Not being snarky, at the simplest level by knowing x ahead of time you can change your code from y = n/2 into y = n * 0.5. Not wildly important by itself, but in a loop - maybe… I suspect compilers optimize for that already.


I still don't get it. How do you know that 1/x = 0.abc... without performing the division? I mean in general case, not in something matching binary tricks. Such as 1/3 for example. Unless you mean you somehow know the value of 1/x ahead of time. But where does it come from?


If you know the divisor x ahead of time you can pre-compute 1/x at compile time, so that your actual compiled code never does the division--only your compiler does. Your actual compiled code just does the multiplication by a pre-computed constant (and the compiled code doesn't have to know that that constant was pre-computed as the reciprocal of x).


Ah, thanks for clarifying.


Often, you can amortize a division or reciprocal by calculating it once and then reusing it. Frequently the divisor is dynamic, but reused locally.
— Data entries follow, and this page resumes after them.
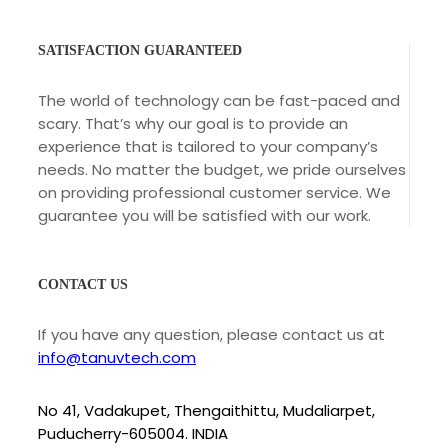
SATISFACTION GUARANTEED
The world of technology can be fast-paced and
scary. That’s why our goal is to provide an
experience that is tailored to your company’s
needs. No matter the budget, we pride ourselves
on providing professional customer service. We
guarantee you will be satisfied with our work.
CONTACT US
If you have any question, please contact us at
info@tanuvtech.com
No 41, Vadakupet, Thengaithittu, Mudaliarpet,
Puducherry-605004. INDIA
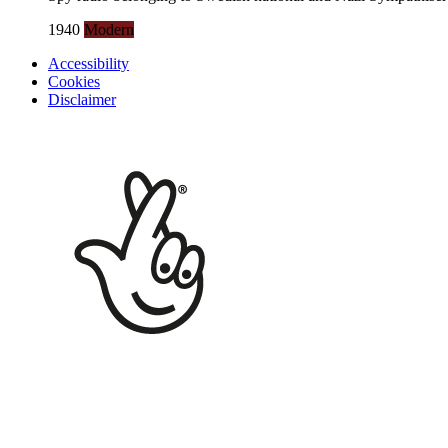
1940
Modern
Accessibility
Cookies
Disclaimer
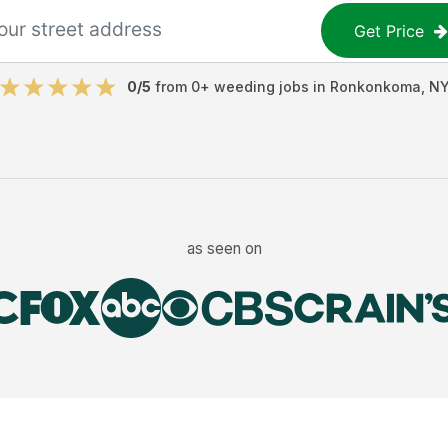
Get Price
0
/5
from
0
+
weeding jobs
in
Ronkonkoma
,
N
as seen on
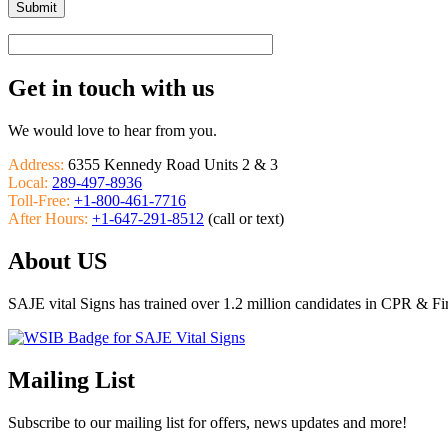
Get in touch with us
We would love to hear from you.
Address:
6355 Kennedy Road Units 2 & 3
Local:
289-497-8936
Toll-Free:
+1-800-461-7716
After Hours:
+1-647-291-8512
(call or text)
About US
SAJE vital Signs has trained over 1.2 million candidates in CPR & Fi
Mailing List
Subscribe to our mailing list for offers, news updates and more!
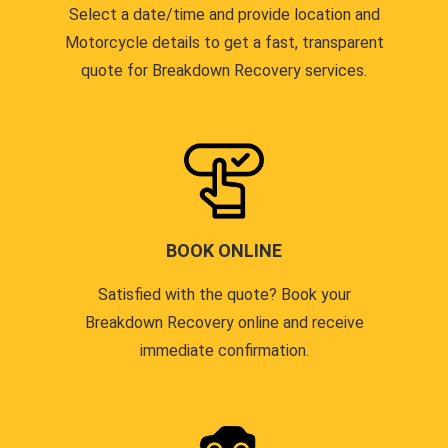
Select a date/time and provide location and
Motorcycle details to get a fast, transparent
quote for Breakdown Recovery services.
BOOK ONLINE
Satisfied with the quote? Book your
Breakdown Recovery online and receive
immediate confirmation.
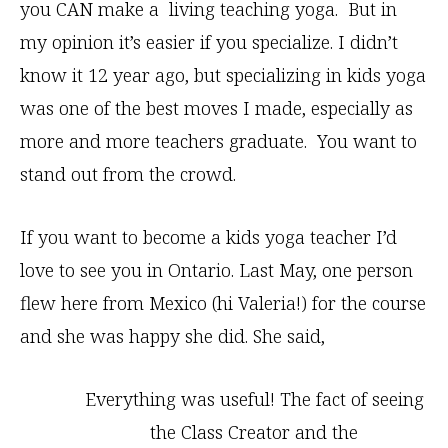
you CAN make a living teaching yoga. But in
my opinion it’s easier if you specialize. I didn’t
know it 12 year ago, but specializing in kids yoga
was one of the best moves I made, especially as
more and more teachers graduate. You want to
stand out from the crowd.
If you want to become a kids yoga teacher I’d
love to see you in Ontario. Last May, one person
flew here from Mexico (hi Valeria!) for the course
and she was happy she did. She said,
Everything was useful! The fact of seeing
the Class Creator and the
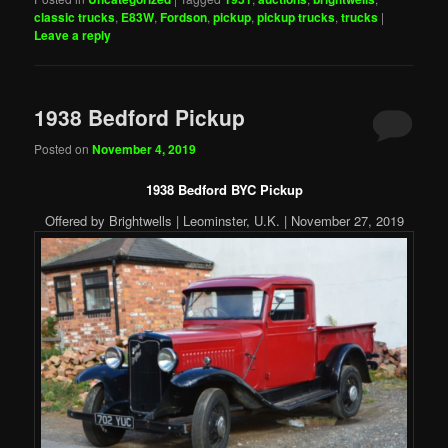
classic trucks
,
E83W
,
Fordson
,
pickup
,
pickup trucks
,
trucks
|
Leave a reply
1938 Bedford Pickup
Posted on
November 4, 2019
1938 Bedford BYC Pickup
Offered by Brightwells | Leominster, U.K. | November 27, 2019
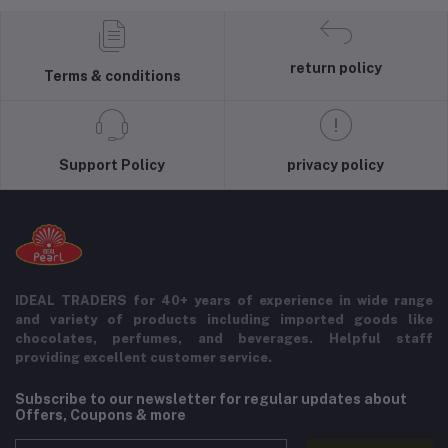
return policy
Terms & conditions
Support Policy
privacy policy
IDEAL TRADERS for 40+ years of experience in wide range
and variety of products including imported goods like
chocolates, perfumes, and beverages. Helpful staff
providing excellent customer service.
Subscribe to our newsletter for regular updates about
Offers, Coupons & more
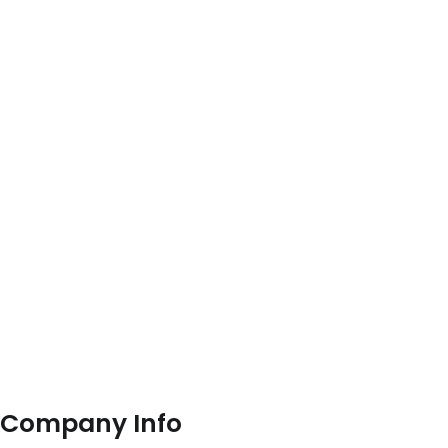
Company Info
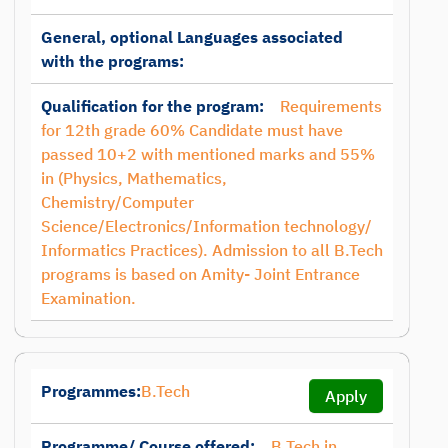
General, optional Languages associated
with the programs:
Qualification for the program:
Requirements
for 12th grade 60% Candidate must have
passed 10+2 with mentioned marks and 55%
in (Physics, Mathematics,
Chemistry/Computer
Science/Electronics/Information technology/
Informatics Practices). Admission to all B.Tech
programs is based on Amity- Joint Entrance
Examination.
Programmes:
B.Tech
Apply
Programme/ Course offered:
B.Tech in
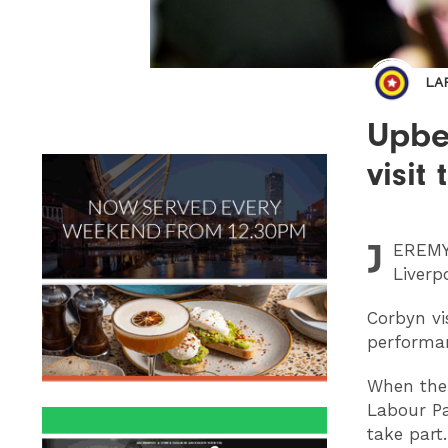
LA
Upbe
visit
J
EREM
Liverp
Corbyn vi
performan
When the 
Labour Pa
take part.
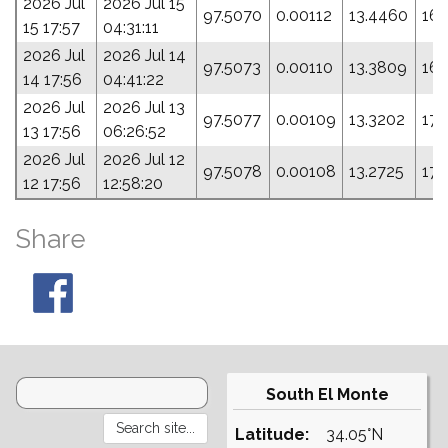
2026 Jul
2026 Jul 15
97.5070
0.00112
13.4460
165
15 17:57
04:31:11
2026 Jul
2026 Jul 14
97.5073
0.00110
13.3809
168
14 17:56
04:41:22
2026 Jul
2026 Jul 13
97.5077
0.00109
13.3202
172
13 17:56
06:26:52
2026 Jul
2026 Jul 12
97.5078
0.00108
13.2725
174
12 17:56
12:58:20
Share
South El Monte
Latitude:
34.05°N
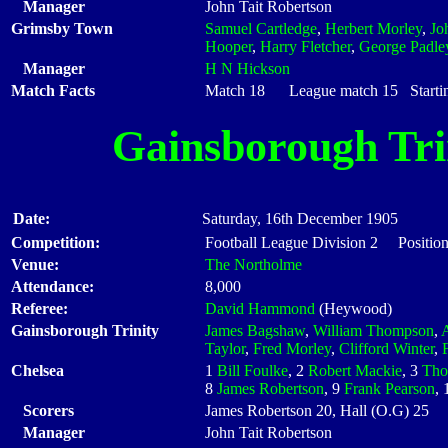
Manager
John Tait Robertson
Grimsby Town
Samuel Cartledge
,
Herbert Morley
,
Jo
Hooper
,
Harry Fletcher
,
George Padle
Manager
H N Hickson
Match Facts
Match 18 League match 15 Startin
Gainsborough Tri
Date:
Saturday, 16th December 1905
Competition:
Football League Division 2 Position
Venue:
The Northolme
Attendance:
8,000
Referee:
David Hammond
(Heywood)
Gainsborough Trinity
James Bagshaw
,
William Thompson
,
A
Taylor
,
Fred Morley
,
Clifford Winter
,
Chelsea
1
Bill Foulke
, 2
Robert Mackie
, 3
Tho
8
James Robertson
, 9
Frank Pearson
,
Scorers
James Robertson 20, Hall (O.G) 25
Manager
John Tait Robertson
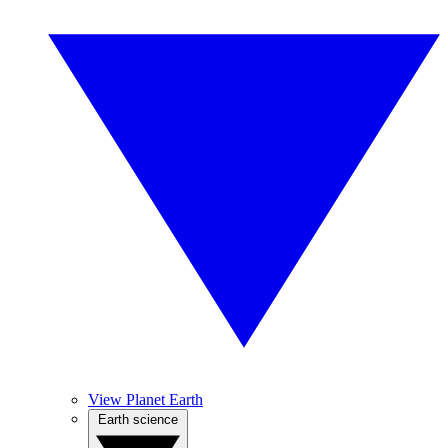
View Planet Earth
Earth science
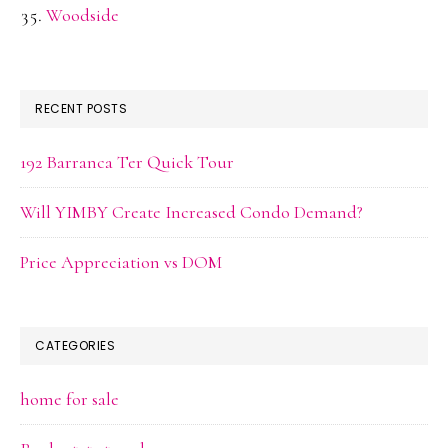
Woodside
RECENT POSTS
192 Barranca Ter Quick Tour
Will YIMBY Create Increased Condo Demand?
Price Appreciation vs DOM
CATEGORIES
home for sale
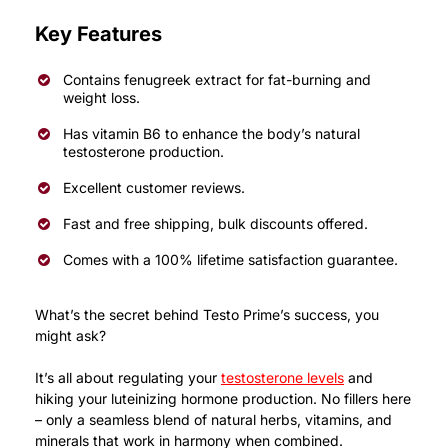
Key Features
Contains fenugreek extract for fat-burning and
weight loss.
Has vitamin B6 to enhance the body’s natural
testosterone production.
Excellent customer reviews.
Fast and free shipping, bulk discounts offered.
Comes with a 100% lifetime satisfaction guarantee.
What’s the secret behind Testo Prime’s success, you
might ask?
It’s all about regulating your
testosterone levels
and
hiking your luteinizing hormone production.
No fillers here
– only a seamless blend of natural herbs, vitamins, and
minerals that work in harmony when combined.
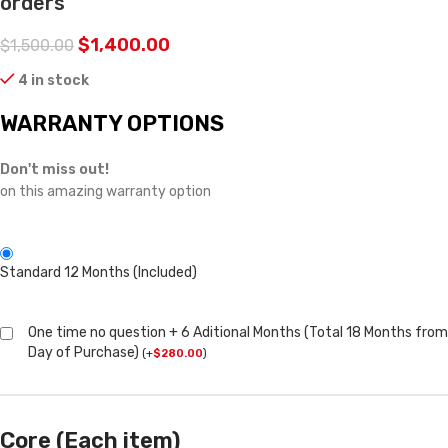
orders
$
1,400.00
$
1,500.00
4 in stock
WARRANTY OPTIONS
Don't miss out!
on this amazing warranty option
Standard 12 Months (Included)
One time no question + 6 Aditional Months (Total 18 Months from
Day of Purchase)
(
+
$
280.00
)
Core (Each item)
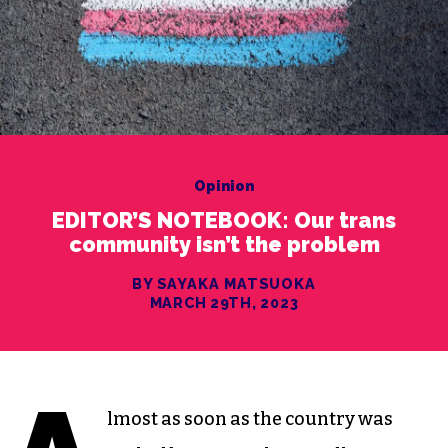
Opinion
EDITOR’S NOTEBOOK: Our trans
community isn’t the problem
BY SAYAKA MATSUOKA
MARCH 29TH, 2023
lmost as soon as the country was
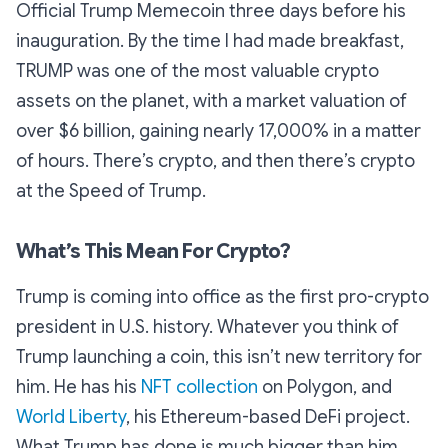
Official Trump Memecoin three days before his
inauguration. By the time I had made breakfast,
TRUMP was one of the most valuable crypto
assets on the planet, with a market valuation of
over $6 billion, gaining nearly 17,000% in a matter
of hours. There’s crypto, and then there’s crypto
at the Speed of Trump.
What’s This Mean For Crypto?
Trump is coming into office as the first pro-crypto
president in U.S. history. Whatever you think of
Trump launching a coin, this isn’t new territory for
him. He has his
NFT collection
on Polygon, and
World Liberty
, his Ethereum-based DeFi project.
What Trump has done is much bigger than him,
For example, if you want to normalize a 3D vector you could do:

    mag = sqrt(x*x + y*y + z*z)
    x /= mag
    y /= mag
    z /= mag
That's three divisions with the same divisor. But you could instead do:

    invMag = 1.0 / sqrt(x*x + y*y + z*z)
    x *= invMag
    y *= invMag
    z *= invMag
There's still a single division (or reciprocal) done here. But you've eliminated at least the other two. (And it's even better if you have an rsqrt function.)


so basically just precompute all the answers you will need and then just look up the values later?